Nawet bez polskich sukcesów niedzielnym skokom na Rukatuturi znów nie sposób było odmówić urody. Mroźna sceneria, wiatr zmienny, ale umiarkowanie silny, no i poziom skoków, przede wszystkim w wykonaniu najlepszych Austriaków i Niemców, ale także innych nacji – znakomity.  

Emocje zaczęły się od próby Władimira Zografskiego. Bułgar został zdyskwalifikowany w sobotę, ale w niedzielę nie stracił rezonu, skoczył w pierwszej serii 143,5 m i prowadził do chwili, gdy na rozbiegu pojawili się Halvor Egner Granerud, Anze Lanisek i Gregor Deschwanden. Posypały się nagle skoki powyżej rozmiaru skoczni (142 m), sędziowie obniżyli belkę, ale Peter Prevc, Karl Geiger, Jan Hoerl i jeszcze kilku, także Ryoyu Kobayashi, nic sobie z tego nie robili. 

Czytaj więcej

Stefan Kraft pierwszym zwycięzcą PŚ w skokach

Liderem został Stefan Kraft. W kwalifikacjach skoczył spokojnie, w sam raz na siódme miejsce, ale w konkursie wypalił 148,5 m w stylu nienagannym. Wyprzedził Stephana Leyhe o 13 punktów, Jana Hoerla o 13,3. Za nimi Kobayashi, Paschke i Wellinger z niedużymi stratami.  

Polacy znów nie włączyli się do tej zabawy. Już po kwalifikacjach mieli uczucia mieszane. Odpadli Kamil Stoch i Aleksander Zniszczoł. Byli w czwórce, która pożegnała się z myślą o drugim konkursie – obok zdyskwalifikowanego Deckera Deana z USA i Nikity Dewjatkina z Kazachstanu.
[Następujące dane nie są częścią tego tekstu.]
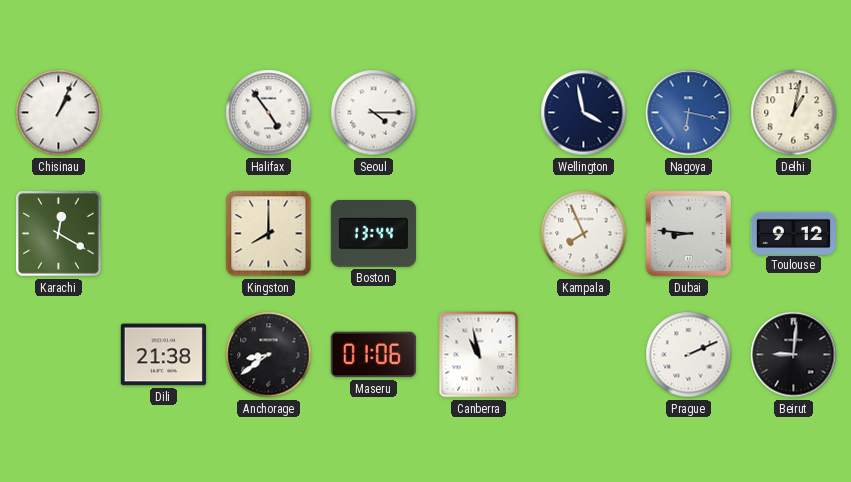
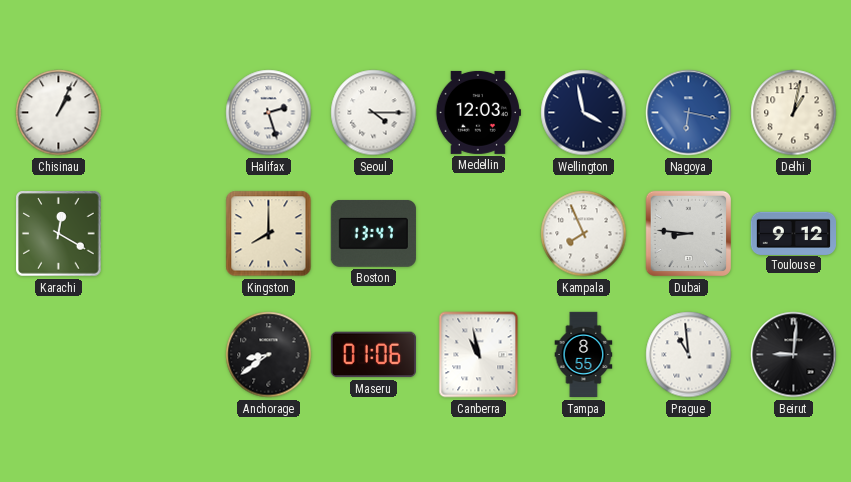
Halifax: 4:54 -> 2:27
Medellin: none -> 12:03
Boston: 13:44 -> 13:47
Dili: 21:38 -> none
Tampa: none -> 8:55
Prague: 2:11 -> 10:59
Na drugim biegunie znalazł się Piotr Żyła, który był piąty, po niezłej próbie na odległość 135,5 metra. W serii kwalifikacyjnej zwyciężył Norweg Johann Andre Forfang, Niemcy i Austriacy nie dominowali tak wyraźnie jak wcześniej. 

Czytaj więcej

PŚ w skokach. Pierwsze treningi dla Krafta, pierwsze kwalifikacje dla Wellingera

Pierwsza seria przyniosła potwierdzenie wstępnej zgody pana Piotra ze skocznią Rukatunturi, znów 135,5 m, w jeszcze lepszym stylu, to po kilkudziesięciu minutach oznaczało 20. miejsce , czyli udział w serii finałowej. Za chwilę po skoku na odległość 129,5 m dołączył Dawid Kubacki. Paweł Wąsek poprzestał na 35. miejscu, czyli zakończył starty w Ruce. W serii finałowej obaj Polacy potwierdzili małą stabilizację, na razie oznacza to tylko początek trzeciej dziesiątki, czyli jest spory obszar do poprawy. 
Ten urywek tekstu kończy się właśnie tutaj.